Intervention de Emmanuelle Wargon

Réunion du 16 juillet 2019 à 14h30
Énergie et climat — Discussion générale

Emmanuelle Wargon :

Monsieur le président, mesdames, messieurs les sénateurs, ainsi que Mme la présidente de la commission des affaires économiques l’a souligné, ce projet de loi est important. J’assurerai donc la continuité de l’État et la représentation du ministère de la transition écologique et solidaire pour que les débats puissent se dérouler dans les meilleures conditions possible et que le Sénat ait la possibilité de délibérer sur le texte.

Il y a en effet urgence. Partout, les signaux passent au rouge. Le vivant dans son ensemble s’érode.

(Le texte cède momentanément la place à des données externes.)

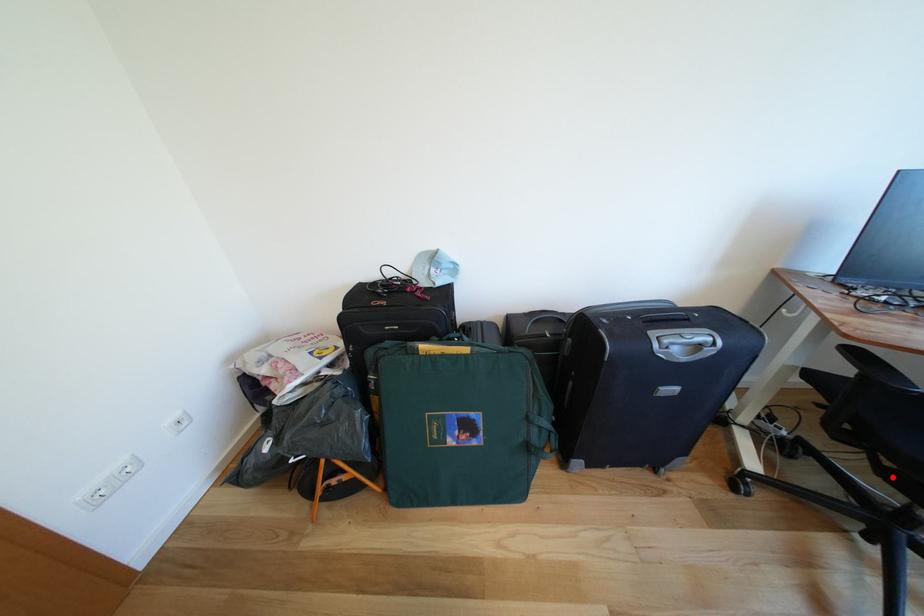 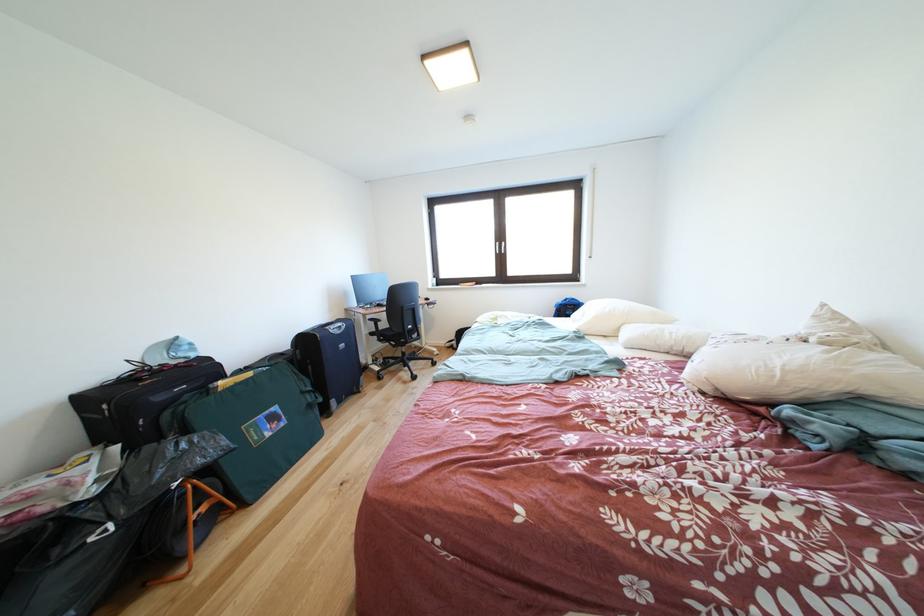 Where in the second image is the point corresponding to the highlighted location from the first image?

(403, 351)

Comme nous le savons tous, la planète se réchauffe, et, avec elle, les conditions de notre pérennité risquent de s’éteindre également.

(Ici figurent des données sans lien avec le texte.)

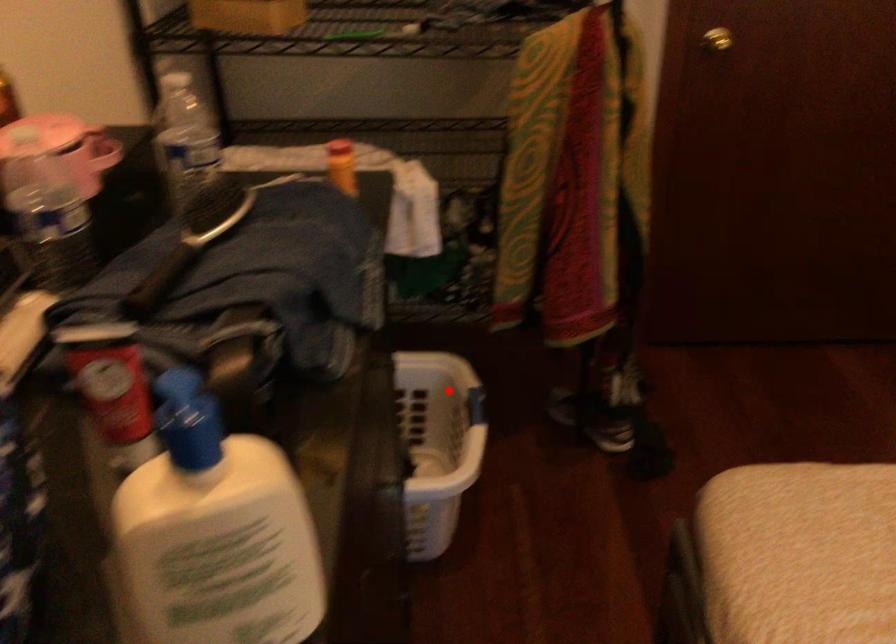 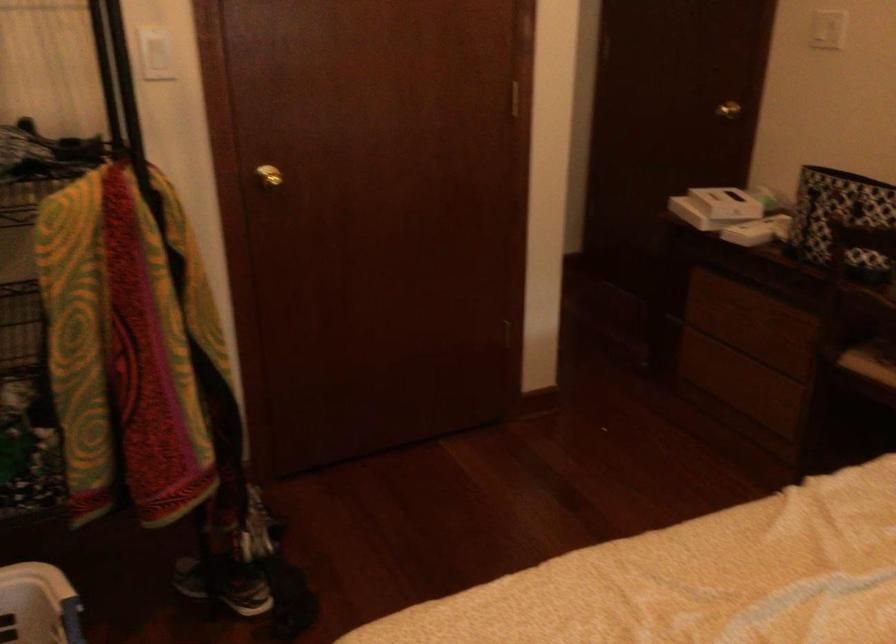 Locate, in the second image, the point that corresponds to the highlighted location in the first image.

(38, 605)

L’examen du projet de loi Énergie-climat s’inscrit dans ce contexte particulier. Durant le grand débat, les Français ont réaffirmé leurs exigences et leurs attentes. Le scrutin européen a confirmé la préoccupation, chaque matin plus grande, de nos concitoyens pour l’écologie. Voilà quelques jours encore, un épisode caniculaire exceptionnel nous rappelait que le dérèglement climatique peut bousculer nos économies, notre lien social, nos cultures, notre santé. Aujourd’hui, nous vivons un épisode de sécheresse ; soixante et un départements sont en alerte.

Il faut regarder la réalité en face. L’heure est à l’action. Un seul sujet doit importer : répondre à l’urgence, relever le défi de la transition écologique. En un sens, ce qui se joue, c’est bien l’avenir de la planète.

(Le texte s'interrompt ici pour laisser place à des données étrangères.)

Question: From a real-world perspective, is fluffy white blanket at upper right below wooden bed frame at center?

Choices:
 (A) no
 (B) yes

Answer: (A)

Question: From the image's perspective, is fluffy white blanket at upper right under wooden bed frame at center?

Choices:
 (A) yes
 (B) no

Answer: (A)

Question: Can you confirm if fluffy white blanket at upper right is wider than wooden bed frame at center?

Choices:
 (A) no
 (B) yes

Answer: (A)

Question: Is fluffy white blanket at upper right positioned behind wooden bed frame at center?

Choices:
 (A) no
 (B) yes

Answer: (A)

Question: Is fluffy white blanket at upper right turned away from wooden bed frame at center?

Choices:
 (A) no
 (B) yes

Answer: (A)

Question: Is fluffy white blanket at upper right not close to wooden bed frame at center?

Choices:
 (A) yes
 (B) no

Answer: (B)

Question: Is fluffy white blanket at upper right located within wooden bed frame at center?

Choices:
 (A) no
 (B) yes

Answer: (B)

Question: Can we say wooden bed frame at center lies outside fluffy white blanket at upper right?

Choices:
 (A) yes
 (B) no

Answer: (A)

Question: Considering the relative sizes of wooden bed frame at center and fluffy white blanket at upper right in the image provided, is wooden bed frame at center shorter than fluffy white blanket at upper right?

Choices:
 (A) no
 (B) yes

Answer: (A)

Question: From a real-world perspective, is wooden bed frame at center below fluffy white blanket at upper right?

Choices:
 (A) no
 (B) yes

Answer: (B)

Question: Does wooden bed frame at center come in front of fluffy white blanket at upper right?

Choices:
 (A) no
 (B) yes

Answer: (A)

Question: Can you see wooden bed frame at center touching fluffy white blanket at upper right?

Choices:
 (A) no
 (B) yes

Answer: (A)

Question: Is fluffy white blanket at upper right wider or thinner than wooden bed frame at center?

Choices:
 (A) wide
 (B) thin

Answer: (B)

Mesdames, messieurs les sénateurs, l’écologie politique, celle que nous faisons aujourd’hui, peut changer durablement notre manière d’être. Face à l’urgence climatique, je crois aux actes concrets.

Pour répondre à une telle urgence, le Président de la République a souhaité que l’ambition écologique soit au cœur de l’acte II du quinquennat. Le Premier ministre l’a précisé dans son discours de politique générale au mois de juin : les mois à venir devront être ceux de l’accélération écologique.

Aller encore plus loin, c’est notre ambition. Elle s’inscrit dans le cadre de la mobilisation générale du Gouvernement et du ministère de la transition écologique et solidaire.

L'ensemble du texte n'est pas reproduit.